Thrombocytopenia, dual antiplatelet therapy, and heparin bridging strategy increase pocket hematoma complications in patients undergoing cardiac rhythm device implantation

Can J Cardiol. 2013 Sep;29(9):1110-7. doi: 10.1016/j.cjca.2012.12.014. Epub 2013 Mar 6.

Abstract

Background: Pocket hematoma is a troublesome complication associated with the implantation of cardiac implantable electronic devices (CIEDs). This study aims to determinate the risk factors of pocket hematoma complications in relation to different antithrombotic strategies and severity of thrombocytopenia in Chinese patients.

Methods: We conducted a retrospective study of 1093 consecutive patients undergoing implantation of CIEDs and divided them into 3 groups: no antithrombotic group (n = 512), continuing antiplatelet group (n = 477), and temporarily discontinuing warfarin with or without heparin bridging strategy (n = 104).

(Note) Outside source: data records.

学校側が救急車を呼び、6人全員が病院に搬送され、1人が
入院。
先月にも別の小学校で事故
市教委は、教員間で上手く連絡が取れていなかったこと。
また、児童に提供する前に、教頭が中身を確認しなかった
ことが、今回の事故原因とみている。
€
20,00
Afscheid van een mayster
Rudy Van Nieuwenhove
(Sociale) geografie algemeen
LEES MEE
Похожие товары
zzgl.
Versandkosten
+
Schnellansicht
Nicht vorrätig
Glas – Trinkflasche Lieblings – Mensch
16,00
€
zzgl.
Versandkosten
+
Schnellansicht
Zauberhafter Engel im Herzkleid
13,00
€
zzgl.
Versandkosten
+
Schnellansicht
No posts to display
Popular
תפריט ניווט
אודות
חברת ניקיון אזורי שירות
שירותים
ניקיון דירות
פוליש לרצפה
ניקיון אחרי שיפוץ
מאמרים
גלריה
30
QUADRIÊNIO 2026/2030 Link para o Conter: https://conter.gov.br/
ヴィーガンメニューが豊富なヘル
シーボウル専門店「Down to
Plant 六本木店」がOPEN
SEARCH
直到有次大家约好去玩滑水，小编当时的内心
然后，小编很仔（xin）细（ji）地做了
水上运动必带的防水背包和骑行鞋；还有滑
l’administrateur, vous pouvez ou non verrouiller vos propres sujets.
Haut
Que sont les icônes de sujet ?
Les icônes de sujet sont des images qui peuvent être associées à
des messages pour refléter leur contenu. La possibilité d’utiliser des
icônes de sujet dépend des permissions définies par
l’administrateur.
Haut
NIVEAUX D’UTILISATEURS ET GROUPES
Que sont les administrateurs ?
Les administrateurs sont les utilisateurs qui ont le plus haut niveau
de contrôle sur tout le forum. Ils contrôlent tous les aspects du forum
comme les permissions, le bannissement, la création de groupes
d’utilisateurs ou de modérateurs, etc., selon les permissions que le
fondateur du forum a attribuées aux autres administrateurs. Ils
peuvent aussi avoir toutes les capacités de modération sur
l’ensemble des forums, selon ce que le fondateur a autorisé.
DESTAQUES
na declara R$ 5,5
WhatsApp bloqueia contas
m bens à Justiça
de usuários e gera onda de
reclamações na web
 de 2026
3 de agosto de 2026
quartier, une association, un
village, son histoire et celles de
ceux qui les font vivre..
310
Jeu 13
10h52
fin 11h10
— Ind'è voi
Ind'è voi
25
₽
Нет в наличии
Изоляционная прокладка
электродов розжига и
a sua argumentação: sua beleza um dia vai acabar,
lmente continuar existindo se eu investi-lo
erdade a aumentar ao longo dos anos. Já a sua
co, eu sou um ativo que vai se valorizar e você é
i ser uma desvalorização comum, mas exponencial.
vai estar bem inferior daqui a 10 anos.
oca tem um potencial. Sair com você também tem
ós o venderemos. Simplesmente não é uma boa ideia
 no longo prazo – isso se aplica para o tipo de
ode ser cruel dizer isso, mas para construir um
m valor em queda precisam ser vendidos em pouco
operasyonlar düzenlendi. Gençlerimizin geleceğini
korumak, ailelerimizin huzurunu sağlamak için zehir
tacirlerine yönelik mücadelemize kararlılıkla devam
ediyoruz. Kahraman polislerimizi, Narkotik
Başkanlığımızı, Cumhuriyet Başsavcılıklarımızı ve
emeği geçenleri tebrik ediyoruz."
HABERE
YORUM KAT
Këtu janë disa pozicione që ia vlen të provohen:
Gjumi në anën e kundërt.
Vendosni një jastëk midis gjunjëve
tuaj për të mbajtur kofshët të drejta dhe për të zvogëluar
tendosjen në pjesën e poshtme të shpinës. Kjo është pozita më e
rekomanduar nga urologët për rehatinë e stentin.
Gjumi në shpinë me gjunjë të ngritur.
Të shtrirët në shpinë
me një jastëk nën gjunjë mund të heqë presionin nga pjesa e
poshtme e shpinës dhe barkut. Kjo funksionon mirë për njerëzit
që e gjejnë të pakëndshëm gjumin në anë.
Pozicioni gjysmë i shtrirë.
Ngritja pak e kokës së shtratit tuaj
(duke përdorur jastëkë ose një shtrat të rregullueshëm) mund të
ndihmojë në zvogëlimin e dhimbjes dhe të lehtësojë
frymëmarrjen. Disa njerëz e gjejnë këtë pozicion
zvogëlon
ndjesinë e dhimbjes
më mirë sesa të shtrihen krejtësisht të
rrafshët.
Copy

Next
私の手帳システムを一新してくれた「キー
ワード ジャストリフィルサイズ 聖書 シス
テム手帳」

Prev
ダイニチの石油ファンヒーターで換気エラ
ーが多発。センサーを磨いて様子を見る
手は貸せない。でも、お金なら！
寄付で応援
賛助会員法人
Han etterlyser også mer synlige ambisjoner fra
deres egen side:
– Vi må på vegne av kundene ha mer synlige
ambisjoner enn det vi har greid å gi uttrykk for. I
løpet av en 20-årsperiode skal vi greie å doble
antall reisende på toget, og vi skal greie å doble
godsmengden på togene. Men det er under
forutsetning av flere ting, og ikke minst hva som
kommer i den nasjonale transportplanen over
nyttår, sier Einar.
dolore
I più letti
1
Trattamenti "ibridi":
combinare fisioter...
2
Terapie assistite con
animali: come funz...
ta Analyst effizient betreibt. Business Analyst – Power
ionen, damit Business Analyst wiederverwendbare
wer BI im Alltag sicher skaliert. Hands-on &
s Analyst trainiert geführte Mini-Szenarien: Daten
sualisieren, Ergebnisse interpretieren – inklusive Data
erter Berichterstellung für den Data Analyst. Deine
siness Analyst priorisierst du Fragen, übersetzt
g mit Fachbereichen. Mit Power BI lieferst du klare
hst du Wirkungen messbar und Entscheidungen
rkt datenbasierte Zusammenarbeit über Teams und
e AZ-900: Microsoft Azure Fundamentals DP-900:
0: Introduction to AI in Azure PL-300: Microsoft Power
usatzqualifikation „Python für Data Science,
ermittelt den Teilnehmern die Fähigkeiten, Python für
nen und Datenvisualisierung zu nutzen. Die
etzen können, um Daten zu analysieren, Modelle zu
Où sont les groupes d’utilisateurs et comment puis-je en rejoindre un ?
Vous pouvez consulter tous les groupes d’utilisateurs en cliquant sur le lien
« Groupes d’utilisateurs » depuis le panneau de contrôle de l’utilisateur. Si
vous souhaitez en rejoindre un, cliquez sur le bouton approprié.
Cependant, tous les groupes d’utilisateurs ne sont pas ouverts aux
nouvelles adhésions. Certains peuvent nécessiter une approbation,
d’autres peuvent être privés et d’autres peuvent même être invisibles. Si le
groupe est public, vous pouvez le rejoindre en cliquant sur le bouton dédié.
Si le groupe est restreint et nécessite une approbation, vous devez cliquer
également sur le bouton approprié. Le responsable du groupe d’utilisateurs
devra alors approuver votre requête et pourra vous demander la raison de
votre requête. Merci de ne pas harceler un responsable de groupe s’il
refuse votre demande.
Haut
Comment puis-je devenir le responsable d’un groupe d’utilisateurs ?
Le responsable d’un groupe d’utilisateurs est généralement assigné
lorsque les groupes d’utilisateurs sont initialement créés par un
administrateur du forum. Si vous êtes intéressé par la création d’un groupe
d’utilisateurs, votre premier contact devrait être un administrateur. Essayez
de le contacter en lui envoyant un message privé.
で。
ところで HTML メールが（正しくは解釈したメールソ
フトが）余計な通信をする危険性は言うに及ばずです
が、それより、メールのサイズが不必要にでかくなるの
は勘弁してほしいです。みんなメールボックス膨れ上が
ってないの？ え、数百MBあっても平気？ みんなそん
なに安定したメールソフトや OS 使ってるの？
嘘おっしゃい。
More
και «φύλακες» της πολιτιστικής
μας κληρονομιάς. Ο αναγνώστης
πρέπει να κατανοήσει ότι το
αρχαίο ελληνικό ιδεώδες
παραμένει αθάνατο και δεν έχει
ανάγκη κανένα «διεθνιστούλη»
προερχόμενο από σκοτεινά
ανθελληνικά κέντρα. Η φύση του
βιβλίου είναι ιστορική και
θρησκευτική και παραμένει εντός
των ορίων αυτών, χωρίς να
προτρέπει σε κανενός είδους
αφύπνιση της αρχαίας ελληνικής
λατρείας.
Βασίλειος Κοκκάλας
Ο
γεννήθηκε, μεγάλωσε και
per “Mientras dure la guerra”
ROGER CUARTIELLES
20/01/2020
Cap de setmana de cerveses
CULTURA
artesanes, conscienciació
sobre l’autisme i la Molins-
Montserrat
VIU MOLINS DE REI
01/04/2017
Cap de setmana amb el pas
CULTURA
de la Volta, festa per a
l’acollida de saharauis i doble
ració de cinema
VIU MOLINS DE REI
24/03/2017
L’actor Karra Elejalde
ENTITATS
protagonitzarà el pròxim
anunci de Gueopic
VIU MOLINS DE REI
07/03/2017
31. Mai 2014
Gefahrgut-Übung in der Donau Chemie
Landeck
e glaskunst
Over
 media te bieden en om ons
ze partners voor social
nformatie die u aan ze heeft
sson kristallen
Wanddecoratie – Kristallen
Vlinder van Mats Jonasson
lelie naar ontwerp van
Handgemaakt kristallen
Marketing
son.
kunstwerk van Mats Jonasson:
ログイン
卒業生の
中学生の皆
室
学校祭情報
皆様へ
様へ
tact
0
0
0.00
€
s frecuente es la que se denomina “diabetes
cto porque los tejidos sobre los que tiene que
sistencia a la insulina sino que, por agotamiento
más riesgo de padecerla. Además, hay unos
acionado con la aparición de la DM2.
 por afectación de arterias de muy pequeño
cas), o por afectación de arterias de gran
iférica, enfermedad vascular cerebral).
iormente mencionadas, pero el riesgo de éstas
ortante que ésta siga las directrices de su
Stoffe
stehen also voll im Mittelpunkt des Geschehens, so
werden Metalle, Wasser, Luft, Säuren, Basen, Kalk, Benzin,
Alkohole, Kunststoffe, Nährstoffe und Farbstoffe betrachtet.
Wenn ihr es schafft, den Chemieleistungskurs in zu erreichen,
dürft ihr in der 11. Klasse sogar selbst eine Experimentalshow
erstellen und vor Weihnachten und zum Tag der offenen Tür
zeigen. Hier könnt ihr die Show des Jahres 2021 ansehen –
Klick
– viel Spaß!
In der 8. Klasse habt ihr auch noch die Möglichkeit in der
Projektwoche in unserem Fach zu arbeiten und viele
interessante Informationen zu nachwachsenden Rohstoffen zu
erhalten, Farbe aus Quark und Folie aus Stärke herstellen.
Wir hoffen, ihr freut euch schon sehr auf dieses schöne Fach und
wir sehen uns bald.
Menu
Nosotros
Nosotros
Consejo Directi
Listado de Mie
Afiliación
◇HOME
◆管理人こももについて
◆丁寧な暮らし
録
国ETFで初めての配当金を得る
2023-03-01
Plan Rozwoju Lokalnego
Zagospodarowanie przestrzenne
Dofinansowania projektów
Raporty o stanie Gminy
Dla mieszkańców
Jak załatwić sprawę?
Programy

Results: A pocket hematoma developed in 40 patients (3.7%). The temporarily discontinuing warfarin group (7.7%) had a higher incidence of pocket hematoma than no oral antithrombotic group (2.1%) and continuing antiplatelet group (4.4%) (P = 0.012). The dual antiplatelet group (16.2%) and the heparin bridging strategy group (14.0%) had significantly higher incidence of pocket hematoma compared with the no antithrombotic group (2.1%; P < 0.001, both). Patients having aspirin or clopidogrel alone had low incidence of pocket hematoma (3.9% and 1.2%, respectively), similar to the no antithrombotic group (P = not significant). Multivariate analysis revealed that dual antiplatelet agents (P = 0.004), heparin bridging strategy (P < 0.001), and moderate to severe thrombocytopenia (P = 0.007) were independent predictors for pocket hematoma complications.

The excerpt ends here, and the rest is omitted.